I'd imagine if you're making high performance processors, IBM's goals match up pretty well with your own.
Its not just "high performance processors". It is processors with so much leakage current (despite SOI) that they generally are designed with the expectation that they will be water-cooled (in server environment) to keep the temperature low enough that the static leakage power doesn't go sky high.
Not many people can use that type of leaky process tech for air-cooled processors, even if they are going to be plugged into a desktop form factor.
But it is more than that - materials choices are ALWAYS based on what IBM's researchers have already booked the IP for (outside of the CMOS R&D area, meaning TJ Watson Center and so on)
That was the precise cause of the 32nm delay, a BEOL dielectric selection foisted onto the fab club because IBM wanted to go with their internally developed version of the dielectric material because they could build-in licensing requirements for the fab-club members.
(people in this forum probably don't know this, but joining the fab club and paying your dues only gives you access to the process flow itself, but anything used in the process flow - like specific dielectrics and so forth - that are separately developed by other R&D centers within IBM are not "free", IBM further charges its fab club members licensing fees to use those materials in the course of their own internal production fabs)

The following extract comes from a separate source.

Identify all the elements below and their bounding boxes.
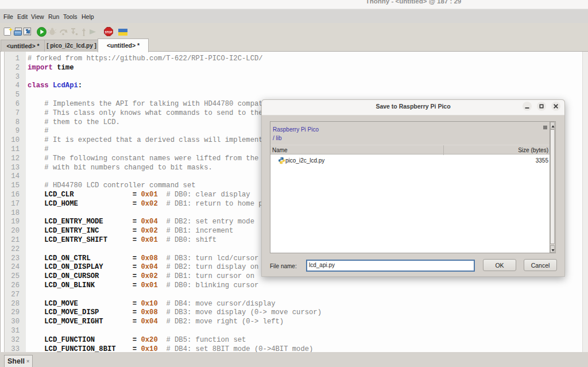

That's great if IBM's obvious conflict of interest there doesn't come with Achilles heel's in terms of the materials simply not working...but that is precisely what happened at 32nm. The dielectric did not have the mechanical strength necessary after being exposed to the process flow itself such that it could survive the rigors of packaging without resulting in an unacceptably high in-field failure rate.
That decision, made solely by IBM and literally passed down to the fab club members via "edict", set 32nm back nearly 6 months at GloFo as the production engineers in Dresden had to patch and bandaid the process to get it to the point where it was compatible with the delicate nuances of IBM's dielectric.
And the kicker there was once the Dresden engineers fixed the problem, IBM's fab club licensing required GF to disseminate the fix to IBM and all the other fab club members, and yet GF still had/has to pay IBM the licensing dues for using the dielectric still.
Once you have a little real-world "in the trenches" context to put some of the history into perspective it will suddenly start to make sense why GF is putting so much money into their NY fab campus in preparation for separation from the fab club.
There are very few people that have an understanding of that material around here. In addition, the details of many process nodes have not been publicized, so there's not much to compare those numbers to.
For comparison, here's a few of Intel's 22nm numbers:
Contacted gate pitch: as low as 80nm; generally 90nm
M1 pitch: 64nm
SRAM cell: 0.092um²
And a bit more: http://3.bp.blogspot.com/-lI3faVhyf3g/UMd0gfV1gXI/AAAAAAAAATk/QvtIA0ESveU/s1600/Table+1.png
Ironic after all the FUD that was spread about how Intel's 22nm wasn't really a full-fledged 22nm, and here IBM's 22nm design rules are all the less aggressive.
Didn't we just have a few threads about IBM gutting the POWER team. What happened with that?
Power8+ design is done (which is why they can show it off), that IS the time to gut your design team before taking a new direction with the handful of employees you kept
I doubt IBM gutted the design team because they were done with POWER, but they probably felt it was time to clean house and get rid of some dead weight in the transition to forming the team for their N+2 plans.